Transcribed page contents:
════════════════

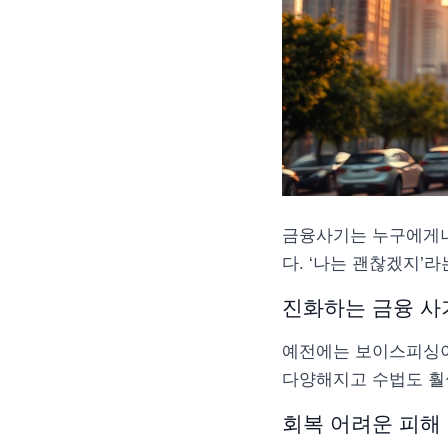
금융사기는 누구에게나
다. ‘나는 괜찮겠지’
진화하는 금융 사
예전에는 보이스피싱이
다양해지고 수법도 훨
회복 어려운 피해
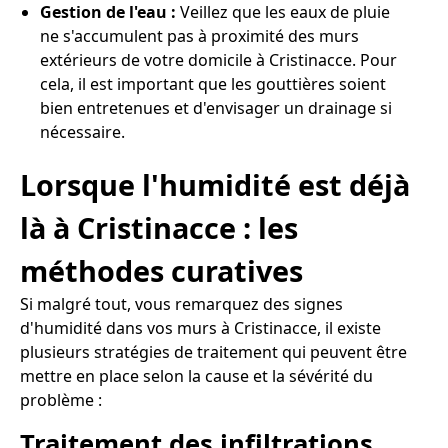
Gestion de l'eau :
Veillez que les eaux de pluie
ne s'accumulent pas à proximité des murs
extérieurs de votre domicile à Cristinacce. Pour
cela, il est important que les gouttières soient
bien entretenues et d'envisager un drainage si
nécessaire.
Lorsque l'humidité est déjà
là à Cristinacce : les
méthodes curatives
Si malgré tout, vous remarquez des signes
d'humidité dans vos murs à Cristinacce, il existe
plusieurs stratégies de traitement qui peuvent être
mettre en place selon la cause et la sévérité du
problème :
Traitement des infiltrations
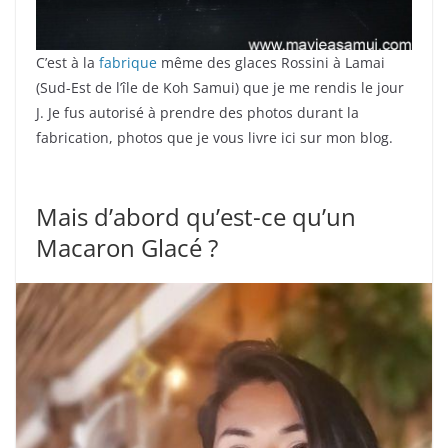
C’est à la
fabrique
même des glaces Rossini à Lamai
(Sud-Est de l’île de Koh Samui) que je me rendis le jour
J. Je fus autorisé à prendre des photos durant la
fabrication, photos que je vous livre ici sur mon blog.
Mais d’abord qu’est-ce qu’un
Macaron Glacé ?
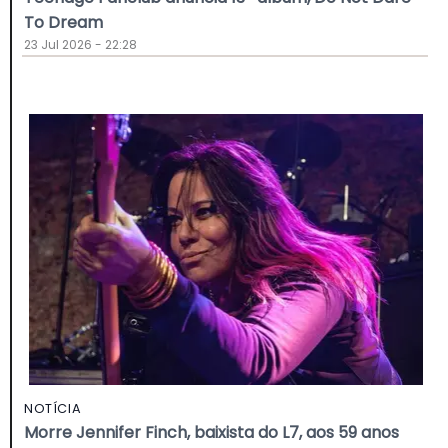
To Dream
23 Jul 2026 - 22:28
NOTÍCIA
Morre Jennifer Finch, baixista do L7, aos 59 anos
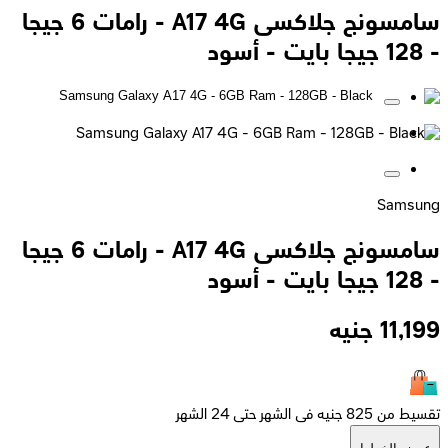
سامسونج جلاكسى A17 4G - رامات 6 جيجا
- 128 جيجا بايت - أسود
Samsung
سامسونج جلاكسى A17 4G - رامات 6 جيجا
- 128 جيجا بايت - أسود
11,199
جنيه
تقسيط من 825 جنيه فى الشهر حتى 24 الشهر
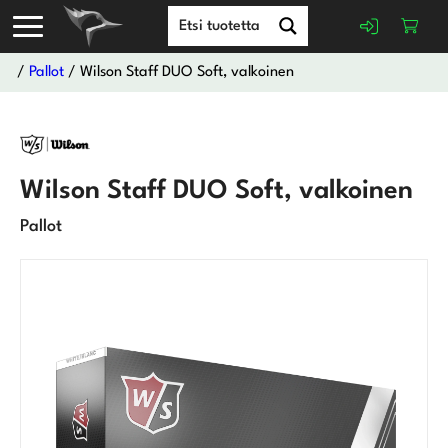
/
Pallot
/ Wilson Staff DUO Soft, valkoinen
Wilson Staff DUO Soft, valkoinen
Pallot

════════════════

:: THE PROBLEM ::
If a line of the data contains "humidité", copy it out.

:: ANSWER BELOW ::
Lorsque l'humidité est déjà
d'humidité dans vos murs à Cristinacce, il existe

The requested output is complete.